§ **WHAT IS NEEDED**:
Take from the data every line in which the word "Cara" is found.

§ **SOURCE MATERIAL**:

..........

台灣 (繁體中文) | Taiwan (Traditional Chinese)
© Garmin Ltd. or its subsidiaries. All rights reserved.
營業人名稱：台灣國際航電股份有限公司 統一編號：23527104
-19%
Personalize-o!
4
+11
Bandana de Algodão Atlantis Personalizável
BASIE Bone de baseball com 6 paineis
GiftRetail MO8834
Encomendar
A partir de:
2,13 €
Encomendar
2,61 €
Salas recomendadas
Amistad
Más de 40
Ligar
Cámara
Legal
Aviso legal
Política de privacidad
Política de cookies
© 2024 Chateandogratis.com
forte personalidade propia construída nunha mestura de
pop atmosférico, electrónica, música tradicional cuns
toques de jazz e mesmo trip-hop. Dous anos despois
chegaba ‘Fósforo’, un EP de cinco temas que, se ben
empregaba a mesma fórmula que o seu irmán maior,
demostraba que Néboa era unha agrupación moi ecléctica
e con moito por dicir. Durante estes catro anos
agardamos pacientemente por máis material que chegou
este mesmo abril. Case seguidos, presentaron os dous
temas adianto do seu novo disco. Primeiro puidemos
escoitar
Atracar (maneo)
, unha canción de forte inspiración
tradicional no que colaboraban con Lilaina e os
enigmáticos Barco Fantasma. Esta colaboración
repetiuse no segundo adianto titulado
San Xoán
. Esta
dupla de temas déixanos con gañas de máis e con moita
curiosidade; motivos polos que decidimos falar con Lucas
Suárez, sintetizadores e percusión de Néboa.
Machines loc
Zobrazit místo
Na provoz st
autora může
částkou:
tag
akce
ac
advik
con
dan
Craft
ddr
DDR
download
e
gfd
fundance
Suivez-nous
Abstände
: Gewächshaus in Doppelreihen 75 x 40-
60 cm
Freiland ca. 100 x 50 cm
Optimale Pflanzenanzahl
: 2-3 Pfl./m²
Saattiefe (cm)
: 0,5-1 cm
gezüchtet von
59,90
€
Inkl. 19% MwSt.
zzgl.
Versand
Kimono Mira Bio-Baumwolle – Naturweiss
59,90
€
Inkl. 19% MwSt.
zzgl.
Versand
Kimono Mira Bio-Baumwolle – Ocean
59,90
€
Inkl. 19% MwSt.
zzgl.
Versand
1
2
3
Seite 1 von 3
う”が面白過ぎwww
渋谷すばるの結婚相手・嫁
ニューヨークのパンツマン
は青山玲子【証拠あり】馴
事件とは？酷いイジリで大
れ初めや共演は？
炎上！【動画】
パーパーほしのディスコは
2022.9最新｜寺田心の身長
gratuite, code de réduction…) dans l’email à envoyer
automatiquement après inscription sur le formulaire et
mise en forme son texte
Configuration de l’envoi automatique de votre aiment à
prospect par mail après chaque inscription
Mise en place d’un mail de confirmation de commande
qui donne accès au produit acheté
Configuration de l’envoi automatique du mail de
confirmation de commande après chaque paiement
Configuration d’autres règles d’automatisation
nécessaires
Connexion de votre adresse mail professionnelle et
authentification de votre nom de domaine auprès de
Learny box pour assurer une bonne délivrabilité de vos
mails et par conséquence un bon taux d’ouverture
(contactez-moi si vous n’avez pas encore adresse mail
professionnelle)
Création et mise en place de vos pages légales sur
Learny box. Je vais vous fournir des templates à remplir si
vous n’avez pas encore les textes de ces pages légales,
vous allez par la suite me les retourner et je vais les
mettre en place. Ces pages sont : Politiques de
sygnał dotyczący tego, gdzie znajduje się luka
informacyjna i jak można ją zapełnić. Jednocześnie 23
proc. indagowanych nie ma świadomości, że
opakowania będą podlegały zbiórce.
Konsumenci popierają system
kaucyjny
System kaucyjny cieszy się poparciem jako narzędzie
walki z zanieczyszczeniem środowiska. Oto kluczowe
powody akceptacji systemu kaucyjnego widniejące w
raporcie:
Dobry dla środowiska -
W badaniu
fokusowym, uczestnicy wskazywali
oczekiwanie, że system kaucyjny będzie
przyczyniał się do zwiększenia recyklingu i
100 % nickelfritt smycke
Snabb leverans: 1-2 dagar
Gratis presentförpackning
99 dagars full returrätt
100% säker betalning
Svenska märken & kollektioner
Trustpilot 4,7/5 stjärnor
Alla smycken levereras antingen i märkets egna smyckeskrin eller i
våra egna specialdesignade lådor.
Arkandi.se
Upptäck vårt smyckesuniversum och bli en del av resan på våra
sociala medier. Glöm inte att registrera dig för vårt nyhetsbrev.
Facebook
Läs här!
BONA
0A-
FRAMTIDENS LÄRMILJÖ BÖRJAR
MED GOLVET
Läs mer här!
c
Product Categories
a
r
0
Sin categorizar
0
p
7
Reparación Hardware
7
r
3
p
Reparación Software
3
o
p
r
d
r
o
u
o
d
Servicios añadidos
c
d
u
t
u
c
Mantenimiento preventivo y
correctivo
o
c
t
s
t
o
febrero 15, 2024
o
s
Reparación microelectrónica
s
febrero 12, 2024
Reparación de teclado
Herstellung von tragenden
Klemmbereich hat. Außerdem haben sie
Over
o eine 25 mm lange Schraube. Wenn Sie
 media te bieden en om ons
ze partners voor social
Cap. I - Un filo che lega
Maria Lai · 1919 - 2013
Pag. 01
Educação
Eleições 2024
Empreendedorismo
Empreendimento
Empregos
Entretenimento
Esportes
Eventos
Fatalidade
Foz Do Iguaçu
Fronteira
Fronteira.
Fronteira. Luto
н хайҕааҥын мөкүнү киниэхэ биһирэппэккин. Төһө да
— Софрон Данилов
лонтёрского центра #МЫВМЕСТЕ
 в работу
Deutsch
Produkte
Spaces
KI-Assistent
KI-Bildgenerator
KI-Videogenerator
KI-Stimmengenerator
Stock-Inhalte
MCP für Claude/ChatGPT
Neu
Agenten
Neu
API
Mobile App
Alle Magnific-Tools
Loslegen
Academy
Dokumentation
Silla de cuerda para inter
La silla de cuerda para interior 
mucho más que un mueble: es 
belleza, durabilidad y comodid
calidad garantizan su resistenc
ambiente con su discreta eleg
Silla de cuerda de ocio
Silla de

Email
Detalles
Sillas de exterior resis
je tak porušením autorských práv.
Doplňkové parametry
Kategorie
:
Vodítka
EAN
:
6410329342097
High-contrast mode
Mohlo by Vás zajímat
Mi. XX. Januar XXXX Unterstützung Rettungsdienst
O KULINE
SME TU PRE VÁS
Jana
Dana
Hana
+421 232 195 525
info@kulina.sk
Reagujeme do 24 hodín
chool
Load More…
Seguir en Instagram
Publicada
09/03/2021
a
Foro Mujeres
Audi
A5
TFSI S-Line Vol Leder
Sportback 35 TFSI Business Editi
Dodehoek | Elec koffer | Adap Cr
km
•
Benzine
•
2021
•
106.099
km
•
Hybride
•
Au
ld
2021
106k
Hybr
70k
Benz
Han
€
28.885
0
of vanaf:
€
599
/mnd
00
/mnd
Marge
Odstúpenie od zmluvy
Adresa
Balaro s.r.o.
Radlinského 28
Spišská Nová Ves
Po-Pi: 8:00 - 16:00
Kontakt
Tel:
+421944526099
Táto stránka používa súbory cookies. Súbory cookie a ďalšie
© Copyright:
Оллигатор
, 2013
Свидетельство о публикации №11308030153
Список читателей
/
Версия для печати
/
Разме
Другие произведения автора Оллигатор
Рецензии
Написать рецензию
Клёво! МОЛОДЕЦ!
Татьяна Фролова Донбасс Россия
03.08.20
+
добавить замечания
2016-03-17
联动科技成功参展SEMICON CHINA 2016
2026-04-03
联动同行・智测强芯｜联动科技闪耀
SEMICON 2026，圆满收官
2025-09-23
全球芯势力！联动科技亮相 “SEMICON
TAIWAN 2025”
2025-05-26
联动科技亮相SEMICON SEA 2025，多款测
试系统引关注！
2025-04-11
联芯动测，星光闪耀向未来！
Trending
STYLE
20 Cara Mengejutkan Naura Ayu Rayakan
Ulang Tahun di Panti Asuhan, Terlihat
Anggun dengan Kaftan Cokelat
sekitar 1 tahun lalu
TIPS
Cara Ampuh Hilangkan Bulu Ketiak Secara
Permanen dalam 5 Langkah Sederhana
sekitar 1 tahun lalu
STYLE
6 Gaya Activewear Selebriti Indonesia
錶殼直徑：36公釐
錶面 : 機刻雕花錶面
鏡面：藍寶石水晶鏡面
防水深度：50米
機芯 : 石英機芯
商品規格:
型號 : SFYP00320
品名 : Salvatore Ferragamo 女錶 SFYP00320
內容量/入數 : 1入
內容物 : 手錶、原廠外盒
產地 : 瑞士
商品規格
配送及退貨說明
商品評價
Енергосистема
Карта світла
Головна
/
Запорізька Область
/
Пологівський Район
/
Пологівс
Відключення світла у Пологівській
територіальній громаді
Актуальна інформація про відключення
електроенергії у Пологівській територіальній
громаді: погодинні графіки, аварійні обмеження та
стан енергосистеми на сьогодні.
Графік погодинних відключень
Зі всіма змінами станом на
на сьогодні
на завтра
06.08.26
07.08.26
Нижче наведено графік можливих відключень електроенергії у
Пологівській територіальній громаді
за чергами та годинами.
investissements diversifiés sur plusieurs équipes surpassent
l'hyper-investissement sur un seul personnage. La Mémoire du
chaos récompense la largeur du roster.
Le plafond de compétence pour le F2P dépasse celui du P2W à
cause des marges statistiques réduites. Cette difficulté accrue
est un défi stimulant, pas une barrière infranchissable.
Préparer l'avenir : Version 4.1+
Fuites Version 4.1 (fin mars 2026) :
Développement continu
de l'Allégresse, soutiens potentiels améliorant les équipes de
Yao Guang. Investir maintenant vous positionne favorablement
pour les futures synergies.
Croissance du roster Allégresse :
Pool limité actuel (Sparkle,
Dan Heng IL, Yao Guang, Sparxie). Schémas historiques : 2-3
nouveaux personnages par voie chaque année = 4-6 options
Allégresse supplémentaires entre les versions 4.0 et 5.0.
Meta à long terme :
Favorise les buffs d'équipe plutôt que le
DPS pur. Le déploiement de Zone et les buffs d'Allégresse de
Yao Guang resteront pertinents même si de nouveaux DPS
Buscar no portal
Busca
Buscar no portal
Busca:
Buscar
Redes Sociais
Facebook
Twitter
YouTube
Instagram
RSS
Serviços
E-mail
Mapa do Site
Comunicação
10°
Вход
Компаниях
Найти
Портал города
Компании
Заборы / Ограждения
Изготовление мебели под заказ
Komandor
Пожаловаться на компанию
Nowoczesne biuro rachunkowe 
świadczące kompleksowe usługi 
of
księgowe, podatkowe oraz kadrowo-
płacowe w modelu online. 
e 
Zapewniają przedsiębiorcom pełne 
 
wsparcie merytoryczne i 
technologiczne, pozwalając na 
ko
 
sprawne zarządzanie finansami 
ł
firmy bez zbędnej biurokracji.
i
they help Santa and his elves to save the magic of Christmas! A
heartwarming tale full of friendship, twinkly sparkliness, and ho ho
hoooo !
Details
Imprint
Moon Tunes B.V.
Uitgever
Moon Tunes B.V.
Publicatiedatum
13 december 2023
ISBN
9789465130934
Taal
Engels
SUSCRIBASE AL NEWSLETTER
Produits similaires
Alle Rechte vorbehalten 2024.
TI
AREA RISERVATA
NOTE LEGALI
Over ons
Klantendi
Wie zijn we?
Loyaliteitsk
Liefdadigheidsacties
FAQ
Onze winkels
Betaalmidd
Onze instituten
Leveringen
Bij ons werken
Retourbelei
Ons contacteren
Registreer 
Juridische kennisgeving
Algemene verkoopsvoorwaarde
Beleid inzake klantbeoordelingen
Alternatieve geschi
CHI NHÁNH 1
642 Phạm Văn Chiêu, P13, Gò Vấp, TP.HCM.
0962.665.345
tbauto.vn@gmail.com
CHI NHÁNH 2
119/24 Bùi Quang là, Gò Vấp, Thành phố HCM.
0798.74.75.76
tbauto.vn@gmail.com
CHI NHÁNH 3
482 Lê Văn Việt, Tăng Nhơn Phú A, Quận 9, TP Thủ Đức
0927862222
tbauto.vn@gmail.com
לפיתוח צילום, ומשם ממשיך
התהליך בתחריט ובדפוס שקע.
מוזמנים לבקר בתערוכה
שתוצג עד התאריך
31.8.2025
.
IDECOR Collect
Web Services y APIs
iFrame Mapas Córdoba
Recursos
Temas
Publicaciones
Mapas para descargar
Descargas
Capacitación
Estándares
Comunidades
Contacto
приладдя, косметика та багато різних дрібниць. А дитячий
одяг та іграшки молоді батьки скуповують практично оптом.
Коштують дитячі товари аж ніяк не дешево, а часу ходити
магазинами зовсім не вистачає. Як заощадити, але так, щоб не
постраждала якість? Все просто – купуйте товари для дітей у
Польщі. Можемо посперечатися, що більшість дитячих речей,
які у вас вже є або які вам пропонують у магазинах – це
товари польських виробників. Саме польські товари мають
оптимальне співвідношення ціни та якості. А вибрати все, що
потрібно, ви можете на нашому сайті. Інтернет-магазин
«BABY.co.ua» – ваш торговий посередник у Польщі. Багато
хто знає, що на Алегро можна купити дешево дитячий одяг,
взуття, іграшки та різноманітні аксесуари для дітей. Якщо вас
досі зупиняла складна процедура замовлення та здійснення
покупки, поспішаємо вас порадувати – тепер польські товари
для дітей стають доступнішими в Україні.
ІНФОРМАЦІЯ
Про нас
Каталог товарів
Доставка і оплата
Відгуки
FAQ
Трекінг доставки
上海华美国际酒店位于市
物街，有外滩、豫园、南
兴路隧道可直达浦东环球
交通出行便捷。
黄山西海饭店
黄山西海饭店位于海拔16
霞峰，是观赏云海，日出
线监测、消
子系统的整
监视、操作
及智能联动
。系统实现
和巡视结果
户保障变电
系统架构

..........

§ **EXPECTED OUTPUT**:
20 Cara Mengejutkan Naura Ayu Rayakan
Cara Ampuh Hilangkan Bulu Ketiak Secara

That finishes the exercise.